What is required: Give every entry again, unchanged, and leave its images out.
[Source data]
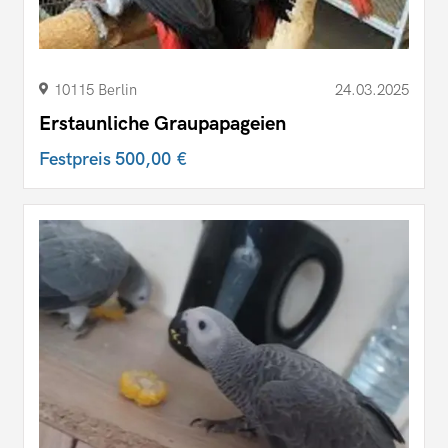
10115 Berlin
24.03.2025
Erstaunliche Graupapageien
Festpreis
500,00 €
[/Source data]
Output:
10115 Berlin
24.03.2025
Erstaunliche Graupapageien
Festpreis
500,00 €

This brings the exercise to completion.